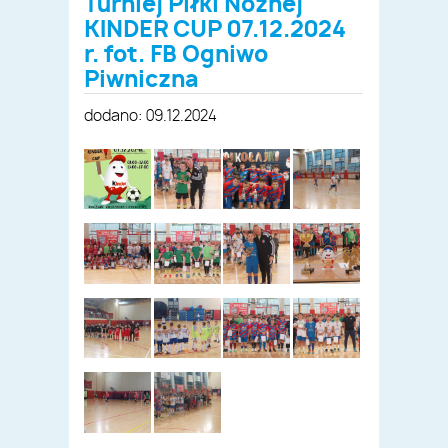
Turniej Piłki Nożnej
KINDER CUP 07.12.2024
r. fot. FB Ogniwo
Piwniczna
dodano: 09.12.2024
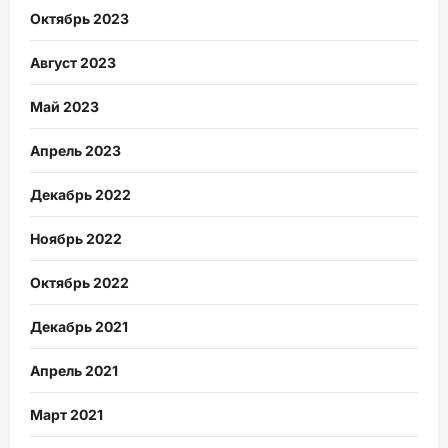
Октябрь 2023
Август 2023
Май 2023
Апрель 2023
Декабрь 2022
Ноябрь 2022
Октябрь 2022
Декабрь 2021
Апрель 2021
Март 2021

-=-=-=-=-

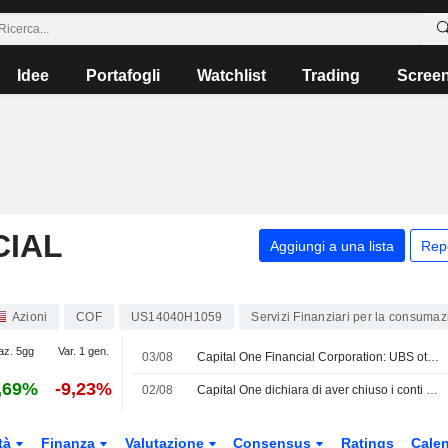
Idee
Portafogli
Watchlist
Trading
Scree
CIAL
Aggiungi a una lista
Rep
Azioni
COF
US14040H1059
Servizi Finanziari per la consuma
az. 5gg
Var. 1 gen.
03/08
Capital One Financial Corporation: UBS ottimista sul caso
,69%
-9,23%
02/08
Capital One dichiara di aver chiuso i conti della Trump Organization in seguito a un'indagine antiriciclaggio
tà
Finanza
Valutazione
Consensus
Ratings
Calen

-=-=-=-=-

What you should do. Go through the material and copy each line that contains "Capital".

Answer.
Capital One Financial Corporation: UBS ottimista sul caso
Capital One dichiara di aver chiuso i conti della Trump Organization in seguito a un'indagine antiriciclaggio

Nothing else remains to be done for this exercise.